_Problem_: Repeat precisely the span of lines below that opens with the line containing "Art+ Cinema" and closes with the line containing "Huishoudens", both included.

##### Data extract

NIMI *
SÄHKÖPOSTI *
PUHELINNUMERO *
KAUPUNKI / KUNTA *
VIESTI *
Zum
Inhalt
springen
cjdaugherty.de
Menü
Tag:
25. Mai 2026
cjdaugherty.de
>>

##########
##### Data extract

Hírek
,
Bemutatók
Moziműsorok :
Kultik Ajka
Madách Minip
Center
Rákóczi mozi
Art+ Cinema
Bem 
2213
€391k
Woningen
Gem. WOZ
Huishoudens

##########

_Task solution_:
Art+ Cinema
Bem 
2213
€391k
Woningen
Gem. WOZ
Huishoudens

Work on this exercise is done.